Internship project report,Predictive Modelling

Digit Recognizer (Machine Learning)

Internship Project Report

Submitted to:

Persistent System Limited

Product Engineering Unit-1 for Data Mining, Pune

Submitted By:-

Amit Kumar

PGPBA Praxis Business School, Kolkata

Project Mentor:-Mr. Yogesh Badhe

(Technical Specialist, Product Engineering Unit-1)

Start Date of Internship: 16th July 2012

End date of Internship: 15th October 2012

Report Date: 15th October 2012

Preface

This report documents is the work done during the summer internship at Persistent System Limited,
Pune on the classify handwritten digits, under the supervision of Mr. Yohesh Badhe. The report will
give an overview of the tasks completed during the period of internship with technical details. Then the
results obtained are discussed and analyzed. I have tried my best to keep report simple yet technically
correct. I hope I succeed in my attempt.

Amit Kumar

ACKNOWLEDGEMENT

Simply, I could not have done this work without the lots of help I received cheerfully from Data Mining
Team. The work culture in Persistent System Limited is really motivates.Everybody is such a friendly
and cheerful companion here that work stress is never comes in way. I would specially like to thank
Mr. Mukund Deshpande who gave me this project to learn and understand the business implication of
statistical algorithm. Once again I would be thankful to Mr. Yogesh Badhe who helped me from the
understanding of the project to the building the statistical model. He not only advised me in the project,
but listened my arguments in our discussion. I am also very thankful to Ms. Deepti Takale who helped
me lot to absorb the statistical concepts.

Amit Kumar

Abstract

The report presents the three tasks completed during summer internship at Persistent System Limited

Which are listed below:
1. Understand of the Problem objective & business implication
2. Understanding the data & build the model
3. Evaluation of the model
All these tasks have been completed successfully and results were according to Expectations. All the
tasks were need very systematic approach, starting from the behavior of the data to the application of
the algorithm and till evaluation of the model. The most challenging task was the domain knowledge, to
understand the behavior of the data. Once the data has been prepared, we applied statistical algorithm
for model building. It is one of the major area and really need very fundamental and conceptual
knowledge of Advanced Statistics.

Amit Kumar

Introduction:- This project is taken from kaggle. It is a platform for predictive modeling and Analytics
competitions. Here organization and researchers post the data. Statisticians and data scientist from all
over the world compete to produce the best models.

Problem Statement:- There is a image of hand written digit and each image is 28pixels in height & 28 pixels
in width, for a total of 784 pixels. Each pixel has a single pixel value associated with it, indicating the lightness
or darkness of that pixel, with higher meaning darker. The pixel value is an integer between 0 and 255,
inclusive. Each pixel column in the training set has a name like pixelx, where x is an integer between 0 and
783, inclusive. To locate this pixel on the image, suppose that we have decomposed x as x = i * 28 + j, where i
and j are integers between 0 and 27, inclusive. Then pixelx is located on row i and column j of a 28 x 28
matrix, (indexing by zero).

Goal of the Competition:- take an image of a handwritten single digit, and determine what that digit is?

Approach for the model building:-

Develop the Analysis Plan:- For the conceptual model establishment, we need to understand the selected
techniques and model implementation issue. Here we will establish predictive model, which will be in based
on random forest algorithm.

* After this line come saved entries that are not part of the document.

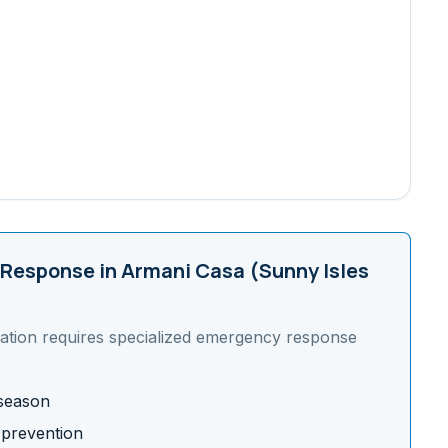
Response in
Armani Casa (Sunny Isles
ation requires specialized emergency response
 season
 prevention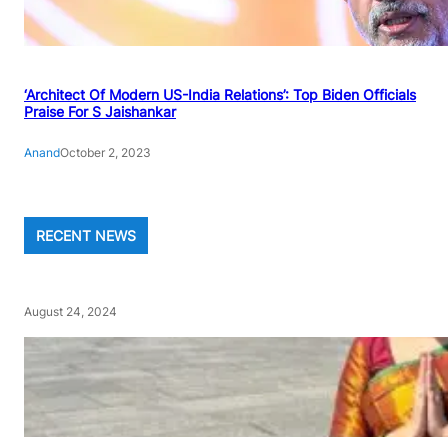
‘Architect Of Modern US-India Relations’: Top Biden Officials
Praise For S Jaishankar
Anand
October 2, 2023
RECENT NEWS
August 24, 2024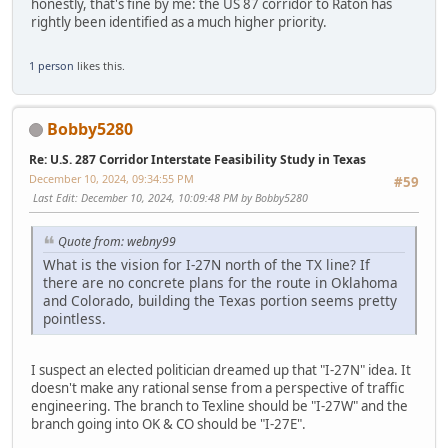
honestly, that's fine by me: the US 87 corridor to Raton has
rightly been identified as a much higher priority.
1 person
likes this.
Bobby5280
Re: U.S. 287 Corridor Interstate Feasibility Study in Texas
December 10, 2024, 09:34:55 PM
#59
Last Edit
: December 10, 2024, 10:09:48 PM by Bobby5280
Quote from: webny99
What is the vision for I-27N north of the TX line? If
there are no concrete plans for the route in Oklahoma
and Colorado, building the Texas portion seems pretty
pointless.
I suspect an elected politician dreamed up that "I-27N" idea. It
doesn't make any rational sense from a perspective of traffic
engineering. The branch to Texline should be "I-27W" and the
branch going into OK & CO should be "I-27E".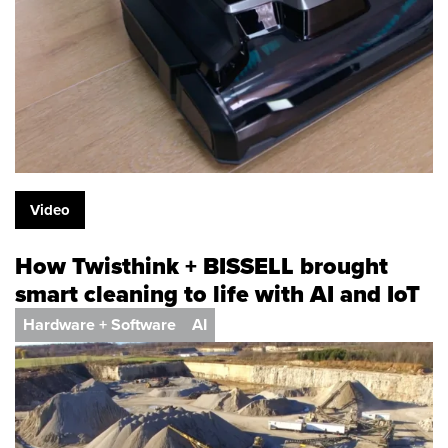
Video
How Twisthink + BISSELL brought
smart cleaning to life with AI and IoT
Hardware + Software
AI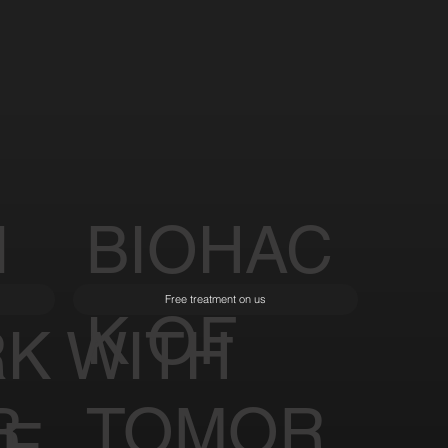
I
BIOHAC
Free treatment on us
K OF
K WITH
R
TOMOR
LE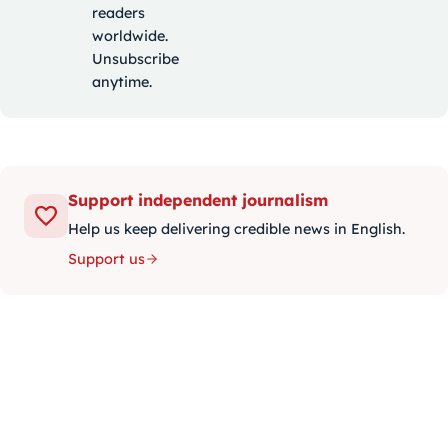
readers
worldwide.
Unsubscribe
anytime.
Support independent journalism
Help us keep delivering credible news in English.
Support us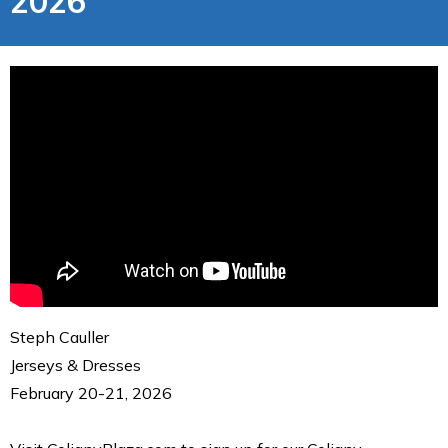
2026
Steph Cauller
Jerseys & Dresses
February 20-21, 2026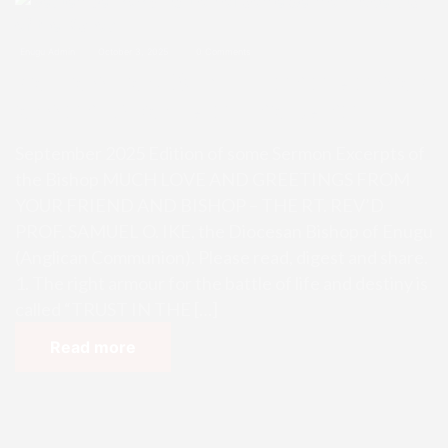
Enugu Admin
October 3, 2025
0 Comments
September 2025 Edition of some S
ermon Excerpts of the Bishop
September 2025 Edition of some Sermon Excerpts of
the Bishop MUCH LOVE AND GREETINGS FROM
YOUR FRIEND AND BISHOP – THE RT. REV’D
PROF. SAMUEL O. IKE, the Diocesan Bishop of Enugu
(Anglican Communion). Please read, digest and share.
1. The right armour for the battle of life and destiny is
called “TRUST IN THE […]
Read more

This will our model consideration based upon sample size and required type of
variable(metric versus nonmetric).

Evaluation of Underlying techniques:-Since all multivariate techniques rely on underlying assumption, both
statistical & conceptual, that substantially affect their ability to represent multivariate relationships. For the
techniques based on the statistical inference, the assumptions of the multivariate normality, linearity,
independence of the error term, and equality of variance in a dependence relationship must all be met. Since
our data is categorical so we do not need to identify the linearity or any independence relation.

Estimate the Model and Assess Overall Model Fit:- With the assumption satisfied, the analysis proceeds to
the actual estimation of the model and assessment of overall model fit. In the estimation process we can
choose option to meet specific characteristics of the data or to maximize the fit of data. After the model is
estimated, the overall model fit is evaluated to ascertain whether it achieves acceptable levels on statistical
criteria. Many times, the model will be specified in an attempt to better level of overall fit or explanation.

Interpret the variate:- With the acceptable level of model fit, interpreting the variate reveals the nature of
relationship. The interpretation of effects for individual variables is made by examining the estimated weight
for each variable in the variate.

Validate the Model:-Before accepting the results, we must subject them to one final set of diagnostic
analyses that assess the degree of generalization of the results by the available validation methods. The
attempt to validate the model is directed towards demonstrating the generalization of the results to the total
population. These diagnostic analyses add little to the interpretation of the results but can be viewed as
insurance that the results are the most descriptive of the data.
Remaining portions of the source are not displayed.